Stilletjes, heel stilletjes om de ‘Draak’ niet wakker te maken, vatten we ons avontuur aan.
Langs brede boswegels, onder de beschutting van loof- en dennenbomen, dalen we af richting ‘Duivelsbed’. Het bladerdek kleurt plots sterk oranje…
Is het de vurige ochtendgeeuw van de ‘Duivel’? Door de grillige bladerloze takken ontwarren we het onbeslapen ‘Duivelsbed’. Is de Duivel nog op stap?
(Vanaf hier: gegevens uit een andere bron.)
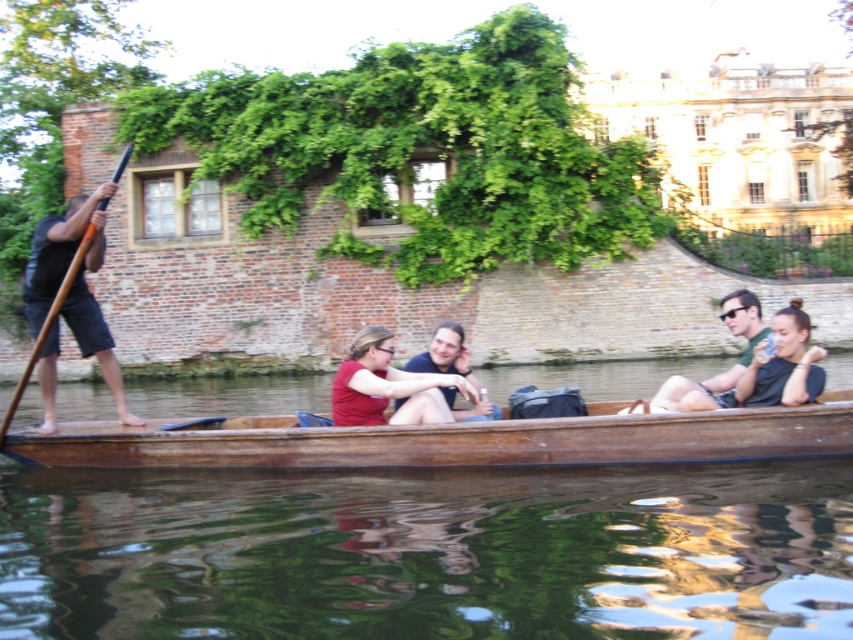 You are a photographer taking pictures of the passengers on the punt boat. You notice the matte red shirt at center and the matte black shirt at center. Which passenger is shorter in height?

The matte red shirt at center is shorter in height than the matte black shirt at center according to the description.

You are standing on the riverbank and want to throw a small ball to someone on the punt boat. You notice two points marked on the boat. Which point is closer to you, point (410, 404) or point (640, 406)?

A: Point (410, 404) is closer to the viewer than point (640, 406), so you should aim for that point.

You are a photographer trying to capture the wooden canoe at center and the wooden paddle at left in the same frame. Based on their positions, which object should you focus on first to ensure both are in the shot?

The wooden paddle at left is positioned to the left of the wooden canoe at center. To include both in the frame, focus on the wooden paddle at left first as it is further to the left, allowing the canoe to be captured to its right.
Geluiden van angstige, paniekerige loeiende koeien vullen de vallei.
Voor alle zekerheid ontdoen wij ons van de wandelschoenen en lopen op kousenvoeten terug.
Een smalle kronkelende boswegel, over rotsige punten, leid ons over de slapende ‘Drakenrug’.
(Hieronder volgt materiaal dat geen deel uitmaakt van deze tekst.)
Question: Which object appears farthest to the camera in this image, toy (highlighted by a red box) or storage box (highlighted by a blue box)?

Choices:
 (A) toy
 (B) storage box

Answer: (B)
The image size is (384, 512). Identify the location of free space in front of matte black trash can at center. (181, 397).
De bemoste rotsen en bomen brengen rust in onze geest en het woud. Enkel het geritsel van afgevallen bladeren verraden onze terugtocht in het mysterieuze, feeërieke decor.
Veilig en wel bereiken we, zonder de snurkende Draak te wekken, heelhuids de top van Rideû.
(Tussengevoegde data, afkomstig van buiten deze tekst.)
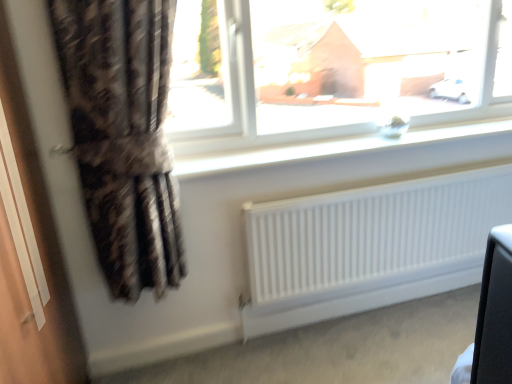 Locate an element on the screen. This screenshot has width=512, height=384. vacant region below white matte radiator at lower center (from a real-world perspective) is located at coordinates click(x=395, y=312).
Het is ons gelukt… en de Duivel doet zich bij de staart van de slapende Draak tegoed aan dagverse rumsteak.
De morgenstond heeft werkelijk goud in de mond.
Onze ochtendwandeling zit er op.
Lunchtime – innerlijke mens sterken voor de namiddagwandeling.
Op naar Wéris, samen met een plaatselijke gids Rolf, “Legendes van Dolmen en Menhirs beleven”.
Wil je weten hoe onze middagwandeling is geweest? Deze en andere belevingen “Arduenna Experience” zijn terug te vinden in mijn collectie.
Veel leesplezier.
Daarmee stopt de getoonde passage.